— What the task asks —
Across the following data, state how many lines include the word "Music". Provide the number alone.

(Document structure recognition data)
-=-=-
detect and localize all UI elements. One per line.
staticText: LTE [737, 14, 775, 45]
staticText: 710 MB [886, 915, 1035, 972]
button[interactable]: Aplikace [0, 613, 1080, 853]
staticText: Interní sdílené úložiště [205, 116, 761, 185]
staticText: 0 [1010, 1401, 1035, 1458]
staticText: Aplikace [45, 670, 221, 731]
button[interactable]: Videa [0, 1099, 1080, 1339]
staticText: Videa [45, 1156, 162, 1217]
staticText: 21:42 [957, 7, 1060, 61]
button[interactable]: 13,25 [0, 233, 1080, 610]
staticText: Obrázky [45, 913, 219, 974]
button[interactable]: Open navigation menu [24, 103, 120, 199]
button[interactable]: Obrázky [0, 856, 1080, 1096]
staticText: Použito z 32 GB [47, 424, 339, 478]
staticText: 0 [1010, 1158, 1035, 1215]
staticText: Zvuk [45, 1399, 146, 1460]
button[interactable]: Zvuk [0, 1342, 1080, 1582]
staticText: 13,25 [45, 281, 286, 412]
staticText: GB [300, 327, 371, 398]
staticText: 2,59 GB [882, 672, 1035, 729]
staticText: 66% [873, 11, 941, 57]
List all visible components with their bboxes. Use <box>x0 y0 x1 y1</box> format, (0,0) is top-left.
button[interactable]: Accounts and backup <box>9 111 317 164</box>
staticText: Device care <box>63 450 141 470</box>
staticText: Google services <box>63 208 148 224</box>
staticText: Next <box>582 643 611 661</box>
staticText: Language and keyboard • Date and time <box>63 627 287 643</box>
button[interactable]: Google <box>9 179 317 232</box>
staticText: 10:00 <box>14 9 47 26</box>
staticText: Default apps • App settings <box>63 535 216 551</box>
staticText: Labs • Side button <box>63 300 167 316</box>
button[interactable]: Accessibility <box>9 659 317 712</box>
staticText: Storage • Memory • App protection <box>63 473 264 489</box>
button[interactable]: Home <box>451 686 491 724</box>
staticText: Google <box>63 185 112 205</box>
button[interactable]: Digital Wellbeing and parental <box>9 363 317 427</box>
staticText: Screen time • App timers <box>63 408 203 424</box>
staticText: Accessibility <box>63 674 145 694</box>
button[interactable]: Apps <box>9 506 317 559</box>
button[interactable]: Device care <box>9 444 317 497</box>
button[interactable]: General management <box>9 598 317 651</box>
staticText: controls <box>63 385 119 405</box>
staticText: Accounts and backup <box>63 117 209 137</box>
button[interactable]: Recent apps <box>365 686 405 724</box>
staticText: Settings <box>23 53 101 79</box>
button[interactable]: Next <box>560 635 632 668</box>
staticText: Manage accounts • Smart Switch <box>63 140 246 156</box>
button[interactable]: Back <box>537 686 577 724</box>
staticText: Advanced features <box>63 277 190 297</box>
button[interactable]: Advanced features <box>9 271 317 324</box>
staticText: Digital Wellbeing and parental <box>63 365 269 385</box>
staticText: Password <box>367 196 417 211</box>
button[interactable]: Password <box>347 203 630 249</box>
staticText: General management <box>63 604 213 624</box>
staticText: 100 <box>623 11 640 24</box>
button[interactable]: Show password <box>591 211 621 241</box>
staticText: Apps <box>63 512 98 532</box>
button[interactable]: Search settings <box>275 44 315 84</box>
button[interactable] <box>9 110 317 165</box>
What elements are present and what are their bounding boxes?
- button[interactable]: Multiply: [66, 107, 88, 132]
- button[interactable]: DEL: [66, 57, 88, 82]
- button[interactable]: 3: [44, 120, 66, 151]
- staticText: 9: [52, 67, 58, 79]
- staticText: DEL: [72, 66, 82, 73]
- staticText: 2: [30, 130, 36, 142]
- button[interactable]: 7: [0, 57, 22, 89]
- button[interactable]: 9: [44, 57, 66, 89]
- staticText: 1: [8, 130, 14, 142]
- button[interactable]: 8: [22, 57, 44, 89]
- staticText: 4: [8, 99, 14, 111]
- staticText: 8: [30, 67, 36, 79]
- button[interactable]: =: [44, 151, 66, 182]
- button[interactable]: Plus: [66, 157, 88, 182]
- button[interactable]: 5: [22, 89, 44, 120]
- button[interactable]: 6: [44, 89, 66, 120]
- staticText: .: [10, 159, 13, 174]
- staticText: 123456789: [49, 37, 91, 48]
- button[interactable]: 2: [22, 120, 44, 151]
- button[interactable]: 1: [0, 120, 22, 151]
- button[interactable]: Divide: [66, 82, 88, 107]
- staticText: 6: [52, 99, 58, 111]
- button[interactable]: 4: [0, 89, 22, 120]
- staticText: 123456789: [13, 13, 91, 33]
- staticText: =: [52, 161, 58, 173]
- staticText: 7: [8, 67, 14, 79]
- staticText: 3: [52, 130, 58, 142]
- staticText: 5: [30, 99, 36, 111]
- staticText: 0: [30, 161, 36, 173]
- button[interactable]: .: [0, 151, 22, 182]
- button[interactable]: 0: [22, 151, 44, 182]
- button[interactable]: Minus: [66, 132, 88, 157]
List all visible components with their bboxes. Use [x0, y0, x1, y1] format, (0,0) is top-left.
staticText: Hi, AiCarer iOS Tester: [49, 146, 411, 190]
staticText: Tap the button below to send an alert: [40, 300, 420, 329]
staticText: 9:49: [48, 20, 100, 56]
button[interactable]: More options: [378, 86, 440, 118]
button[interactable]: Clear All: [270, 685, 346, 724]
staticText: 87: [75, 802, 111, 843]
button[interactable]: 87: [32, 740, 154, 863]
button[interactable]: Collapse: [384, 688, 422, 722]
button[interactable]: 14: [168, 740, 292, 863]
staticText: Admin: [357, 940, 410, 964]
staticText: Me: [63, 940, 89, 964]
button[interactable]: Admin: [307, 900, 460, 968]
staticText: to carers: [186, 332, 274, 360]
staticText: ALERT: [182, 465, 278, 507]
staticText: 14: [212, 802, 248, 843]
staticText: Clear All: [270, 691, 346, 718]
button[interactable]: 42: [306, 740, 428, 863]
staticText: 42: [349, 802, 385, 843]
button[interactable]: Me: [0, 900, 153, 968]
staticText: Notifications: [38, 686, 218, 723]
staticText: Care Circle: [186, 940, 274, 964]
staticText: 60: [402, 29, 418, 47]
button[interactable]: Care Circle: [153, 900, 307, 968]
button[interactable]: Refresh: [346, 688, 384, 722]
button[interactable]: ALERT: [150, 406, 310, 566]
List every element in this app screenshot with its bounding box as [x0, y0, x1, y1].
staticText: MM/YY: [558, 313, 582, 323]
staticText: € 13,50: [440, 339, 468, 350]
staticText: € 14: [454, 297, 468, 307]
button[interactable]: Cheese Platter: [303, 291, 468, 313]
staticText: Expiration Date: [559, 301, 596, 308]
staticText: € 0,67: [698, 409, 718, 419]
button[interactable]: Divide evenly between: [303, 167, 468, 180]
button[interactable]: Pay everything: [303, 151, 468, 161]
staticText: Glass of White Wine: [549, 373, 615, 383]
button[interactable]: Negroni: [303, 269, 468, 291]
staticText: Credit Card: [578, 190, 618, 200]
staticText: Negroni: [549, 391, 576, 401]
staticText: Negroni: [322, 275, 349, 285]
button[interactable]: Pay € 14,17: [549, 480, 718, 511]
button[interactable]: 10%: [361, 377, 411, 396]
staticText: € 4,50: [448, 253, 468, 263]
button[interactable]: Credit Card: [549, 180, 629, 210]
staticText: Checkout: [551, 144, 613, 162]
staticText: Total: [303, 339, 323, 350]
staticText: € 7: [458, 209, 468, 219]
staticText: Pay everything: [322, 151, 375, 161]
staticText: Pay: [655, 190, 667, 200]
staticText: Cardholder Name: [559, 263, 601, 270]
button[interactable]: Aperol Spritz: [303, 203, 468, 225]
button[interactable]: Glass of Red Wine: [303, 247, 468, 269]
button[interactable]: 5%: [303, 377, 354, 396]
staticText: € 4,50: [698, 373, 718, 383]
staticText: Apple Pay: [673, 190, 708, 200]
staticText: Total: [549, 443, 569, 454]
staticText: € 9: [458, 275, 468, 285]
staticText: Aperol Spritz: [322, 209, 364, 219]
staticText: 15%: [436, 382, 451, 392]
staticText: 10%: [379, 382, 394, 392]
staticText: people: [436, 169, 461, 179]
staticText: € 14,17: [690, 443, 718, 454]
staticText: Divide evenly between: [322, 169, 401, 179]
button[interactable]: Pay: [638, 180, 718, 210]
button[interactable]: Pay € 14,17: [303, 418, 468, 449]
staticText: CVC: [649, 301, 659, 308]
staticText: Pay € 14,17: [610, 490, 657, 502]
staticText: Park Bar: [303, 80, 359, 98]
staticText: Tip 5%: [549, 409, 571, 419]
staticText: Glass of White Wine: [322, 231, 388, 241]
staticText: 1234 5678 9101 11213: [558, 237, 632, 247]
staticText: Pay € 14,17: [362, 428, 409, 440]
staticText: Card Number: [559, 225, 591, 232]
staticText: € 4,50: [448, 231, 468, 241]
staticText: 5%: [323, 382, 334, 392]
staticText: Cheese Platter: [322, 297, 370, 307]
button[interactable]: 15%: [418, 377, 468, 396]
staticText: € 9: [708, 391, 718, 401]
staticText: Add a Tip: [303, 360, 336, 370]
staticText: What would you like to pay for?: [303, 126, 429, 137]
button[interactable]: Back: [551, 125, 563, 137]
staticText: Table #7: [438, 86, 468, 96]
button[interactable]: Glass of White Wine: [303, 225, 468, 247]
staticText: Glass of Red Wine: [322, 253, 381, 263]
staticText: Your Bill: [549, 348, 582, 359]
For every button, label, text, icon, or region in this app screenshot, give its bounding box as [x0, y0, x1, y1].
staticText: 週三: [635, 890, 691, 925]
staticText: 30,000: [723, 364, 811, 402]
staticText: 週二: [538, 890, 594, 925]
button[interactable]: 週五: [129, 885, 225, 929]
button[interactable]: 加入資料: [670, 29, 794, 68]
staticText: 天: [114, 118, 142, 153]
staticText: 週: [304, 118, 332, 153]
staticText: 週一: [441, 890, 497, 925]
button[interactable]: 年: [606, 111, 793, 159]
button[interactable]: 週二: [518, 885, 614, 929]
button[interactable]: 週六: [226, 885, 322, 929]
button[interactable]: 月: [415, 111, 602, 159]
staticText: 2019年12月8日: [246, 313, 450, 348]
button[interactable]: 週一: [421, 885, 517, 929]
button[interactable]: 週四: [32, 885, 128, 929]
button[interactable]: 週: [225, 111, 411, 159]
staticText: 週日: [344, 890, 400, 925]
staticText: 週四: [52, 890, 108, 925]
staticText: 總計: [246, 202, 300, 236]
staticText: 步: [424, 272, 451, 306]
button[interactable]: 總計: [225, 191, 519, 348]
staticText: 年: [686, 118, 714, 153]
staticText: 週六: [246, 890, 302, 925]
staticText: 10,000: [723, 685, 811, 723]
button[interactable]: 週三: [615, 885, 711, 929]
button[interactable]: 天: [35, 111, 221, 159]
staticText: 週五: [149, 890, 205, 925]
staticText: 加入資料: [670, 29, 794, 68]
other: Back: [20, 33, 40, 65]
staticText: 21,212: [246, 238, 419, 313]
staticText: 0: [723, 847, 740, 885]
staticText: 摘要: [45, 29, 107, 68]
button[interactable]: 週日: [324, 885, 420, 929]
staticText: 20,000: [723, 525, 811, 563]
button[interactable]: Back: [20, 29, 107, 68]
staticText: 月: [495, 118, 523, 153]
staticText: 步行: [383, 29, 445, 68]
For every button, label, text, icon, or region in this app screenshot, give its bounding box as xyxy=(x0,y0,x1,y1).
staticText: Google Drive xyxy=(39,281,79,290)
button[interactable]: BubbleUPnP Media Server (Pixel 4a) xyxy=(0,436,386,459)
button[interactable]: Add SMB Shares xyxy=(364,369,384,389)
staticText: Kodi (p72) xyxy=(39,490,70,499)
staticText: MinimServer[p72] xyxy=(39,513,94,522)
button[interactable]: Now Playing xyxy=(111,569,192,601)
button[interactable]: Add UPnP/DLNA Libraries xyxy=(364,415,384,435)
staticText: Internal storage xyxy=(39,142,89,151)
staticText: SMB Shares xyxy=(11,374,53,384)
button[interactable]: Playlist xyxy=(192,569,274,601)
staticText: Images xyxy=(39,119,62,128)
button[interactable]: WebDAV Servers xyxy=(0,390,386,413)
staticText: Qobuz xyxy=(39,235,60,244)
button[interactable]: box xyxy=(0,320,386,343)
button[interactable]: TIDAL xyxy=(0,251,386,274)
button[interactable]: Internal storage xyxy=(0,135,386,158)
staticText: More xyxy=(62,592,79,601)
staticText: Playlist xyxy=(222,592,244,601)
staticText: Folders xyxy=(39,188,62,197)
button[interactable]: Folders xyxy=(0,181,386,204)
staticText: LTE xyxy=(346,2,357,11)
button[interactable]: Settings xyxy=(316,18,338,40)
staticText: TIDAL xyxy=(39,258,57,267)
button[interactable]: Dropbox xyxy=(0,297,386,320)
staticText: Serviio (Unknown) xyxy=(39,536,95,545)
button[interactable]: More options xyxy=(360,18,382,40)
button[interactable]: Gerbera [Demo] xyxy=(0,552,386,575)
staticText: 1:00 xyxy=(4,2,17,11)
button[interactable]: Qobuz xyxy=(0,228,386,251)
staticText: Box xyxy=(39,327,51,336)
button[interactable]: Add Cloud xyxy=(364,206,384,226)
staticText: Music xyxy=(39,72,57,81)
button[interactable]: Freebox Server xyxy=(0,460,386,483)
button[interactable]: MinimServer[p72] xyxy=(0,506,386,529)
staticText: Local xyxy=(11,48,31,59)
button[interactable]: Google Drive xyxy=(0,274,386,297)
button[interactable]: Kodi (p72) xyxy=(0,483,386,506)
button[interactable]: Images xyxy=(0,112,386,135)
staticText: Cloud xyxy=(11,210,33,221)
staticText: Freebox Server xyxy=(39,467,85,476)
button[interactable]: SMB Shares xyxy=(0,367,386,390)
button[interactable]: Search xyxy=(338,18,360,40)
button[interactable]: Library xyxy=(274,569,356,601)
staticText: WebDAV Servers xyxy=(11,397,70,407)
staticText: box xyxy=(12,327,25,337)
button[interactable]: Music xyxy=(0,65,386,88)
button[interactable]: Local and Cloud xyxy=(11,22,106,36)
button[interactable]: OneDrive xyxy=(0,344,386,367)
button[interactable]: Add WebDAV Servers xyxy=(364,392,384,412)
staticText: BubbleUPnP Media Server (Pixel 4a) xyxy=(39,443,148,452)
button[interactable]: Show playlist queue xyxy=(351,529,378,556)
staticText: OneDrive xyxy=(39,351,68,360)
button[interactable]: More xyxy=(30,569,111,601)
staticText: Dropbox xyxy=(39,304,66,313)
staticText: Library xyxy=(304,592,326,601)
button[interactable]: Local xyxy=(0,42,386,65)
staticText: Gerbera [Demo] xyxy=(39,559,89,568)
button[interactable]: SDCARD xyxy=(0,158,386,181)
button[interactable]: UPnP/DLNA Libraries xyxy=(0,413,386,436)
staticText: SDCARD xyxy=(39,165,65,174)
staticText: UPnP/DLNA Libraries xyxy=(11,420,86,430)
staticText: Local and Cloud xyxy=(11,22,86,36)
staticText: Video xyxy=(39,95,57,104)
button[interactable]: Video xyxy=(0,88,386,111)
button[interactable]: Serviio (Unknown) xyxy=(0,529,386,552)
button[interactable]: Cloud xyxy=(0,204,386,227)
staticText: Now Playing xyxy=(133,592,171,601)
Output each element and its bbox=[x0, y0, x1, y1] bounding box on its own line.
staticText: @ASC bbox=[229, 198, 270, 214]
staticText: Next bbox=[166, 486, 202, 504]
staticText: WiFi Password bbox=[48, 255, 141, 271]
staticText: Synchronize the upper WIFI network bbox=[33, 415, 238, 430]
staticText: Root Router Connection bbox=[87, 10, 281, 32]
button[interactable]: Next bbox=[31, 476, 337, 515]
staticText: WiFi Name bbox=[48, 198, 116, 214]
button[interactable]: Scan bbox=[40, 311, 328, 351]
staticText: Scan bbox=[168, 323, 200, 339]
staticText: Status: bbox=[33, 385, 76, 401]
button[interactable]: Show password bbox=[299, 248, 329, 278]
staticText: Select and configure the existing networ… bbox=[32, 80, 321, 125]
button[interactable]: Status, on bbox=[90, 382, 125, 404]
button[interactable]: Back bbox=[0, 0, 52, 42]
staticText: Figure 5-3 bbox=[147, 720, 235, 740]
-=-=-
— Output for this task —
2